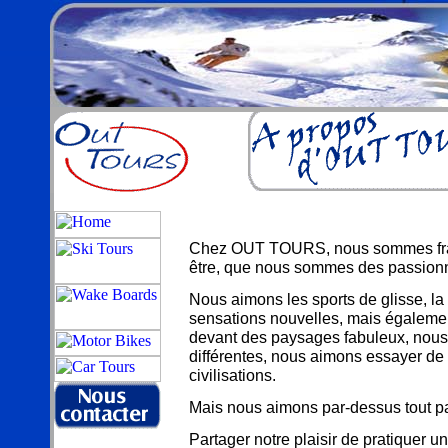
Chez OUT TOURS, nous sommes frança
être, que nous sommes des passio
Nous aimons les sports de glisse, la 
sensations nouvelles, mais égaleme
devant des paysages fabuleux, nous
différentes, nous aimons essayer de
civilisations.
Mais nous aimons par-dessus tout pa
Partager notre plaisir de pratiquer un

________________________________________

What needs to be done.
Return the material word for word, images omitted.

Solution for this problem.
Chez OUT TOURS, nous sommes frança
être, que nous sommes des passio
Nous aimons les sports de glisse, la 
sensations nouvelles, mais égaleme
devant des paysages fabuleux, nous
différentes, nous aimons essayer de
civilisations.
Mais nous aimons par-dessus tout pa
Partager notre plaisir de pratiquer un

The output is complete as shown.